Supplied records below:
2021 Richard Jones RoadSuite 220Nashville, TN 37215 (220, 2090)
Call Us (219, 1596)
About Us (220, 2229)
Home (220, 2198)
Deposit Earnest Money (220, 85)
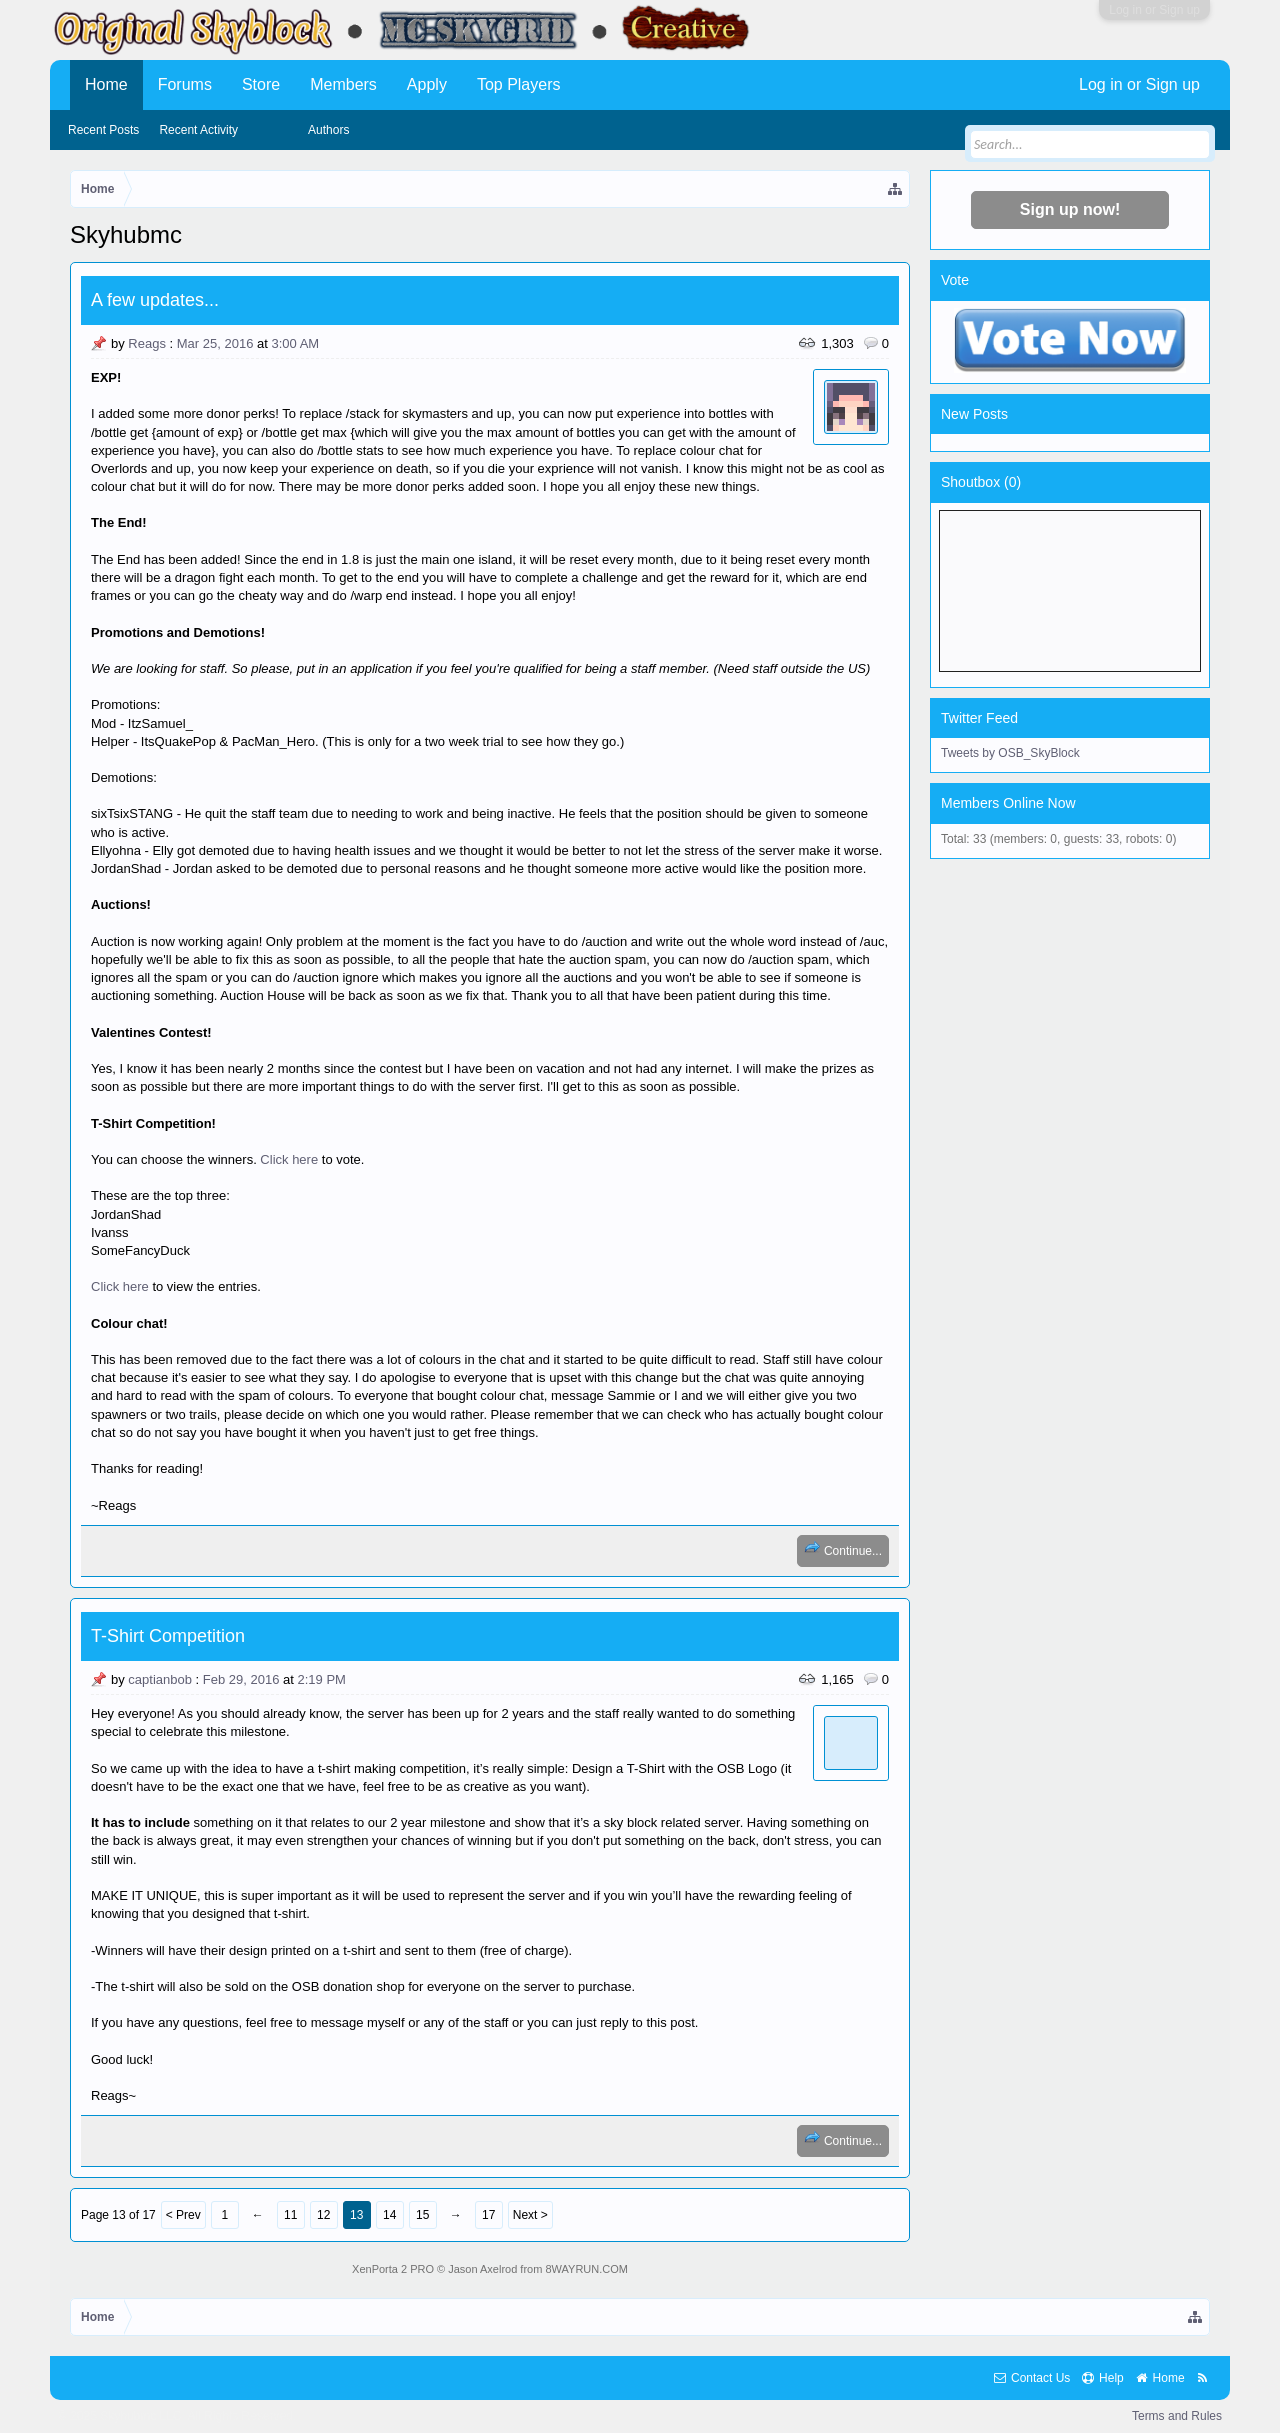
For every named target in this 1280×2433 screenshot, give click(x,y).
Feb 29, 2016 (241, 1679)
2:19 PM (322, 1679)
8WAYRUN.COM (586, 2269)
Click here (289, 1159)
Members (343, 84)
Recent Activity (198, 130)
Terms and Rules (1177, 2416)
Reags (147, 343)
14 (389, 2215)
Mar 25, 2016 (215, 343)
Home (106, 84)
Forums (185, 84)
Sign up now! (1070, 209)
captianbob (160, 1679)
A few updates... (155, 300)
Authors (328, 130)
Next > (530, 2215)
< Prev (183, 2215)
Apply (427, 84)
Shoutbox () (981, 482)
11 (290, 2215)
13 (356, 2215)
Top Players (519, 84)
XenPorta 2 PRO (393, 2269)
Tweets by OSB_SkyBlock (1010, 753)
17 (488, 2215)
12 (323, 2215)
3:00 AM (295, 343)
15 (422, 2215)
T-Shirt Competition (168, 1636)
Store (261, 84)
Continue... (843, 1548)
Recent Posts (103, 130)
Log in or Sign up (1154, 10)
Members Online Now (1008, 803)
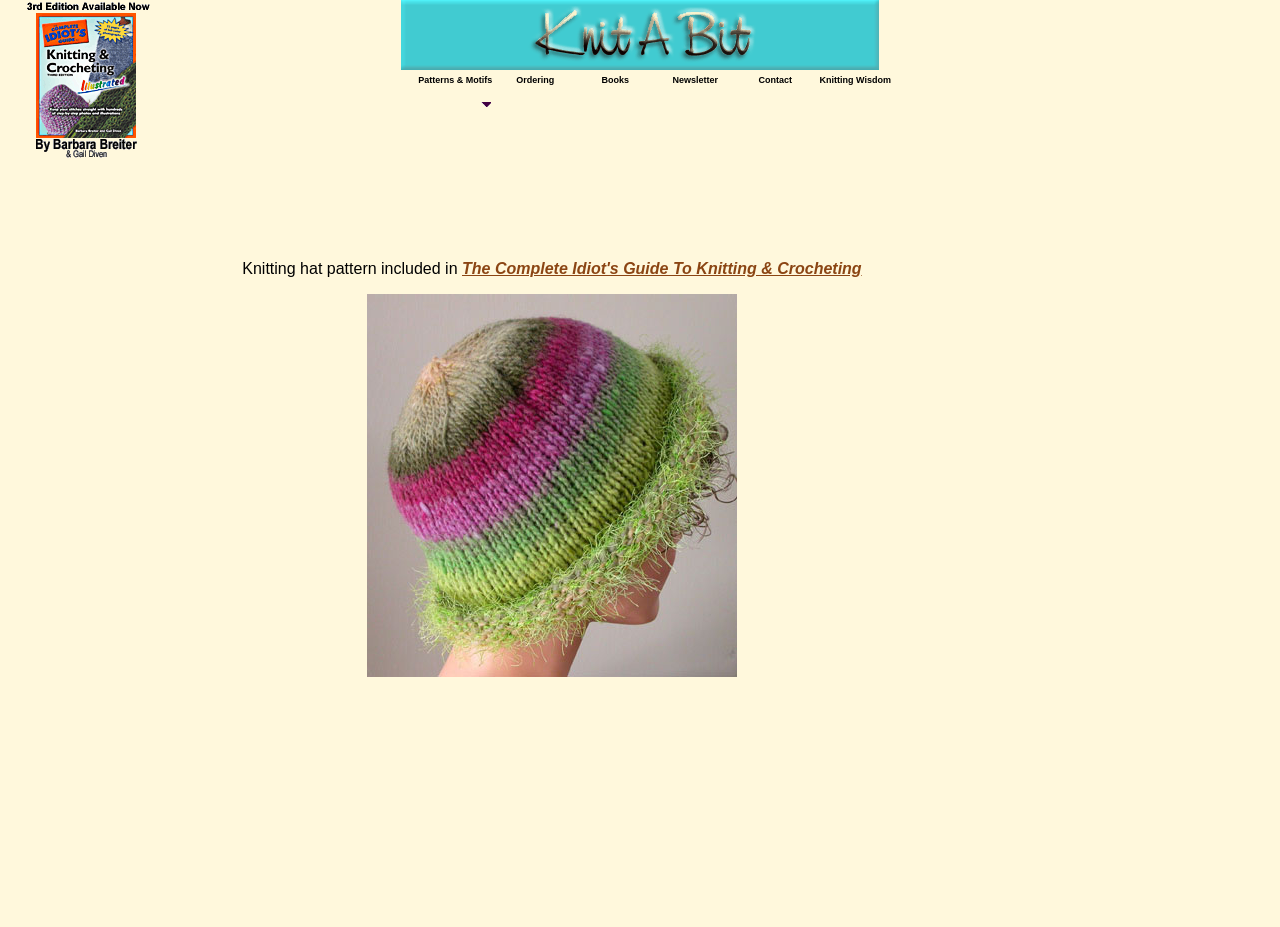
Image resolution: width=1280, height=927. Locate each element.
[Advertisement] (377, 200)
End of Supplied records.
Supplied records below:
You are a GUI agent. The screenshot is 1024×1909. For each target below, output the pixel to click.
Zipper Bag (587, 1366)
End of Supplied records.
- Task directions -
In how many lines of the listing does the word "each" appear? Give the number by itself.

- Worked solution -
2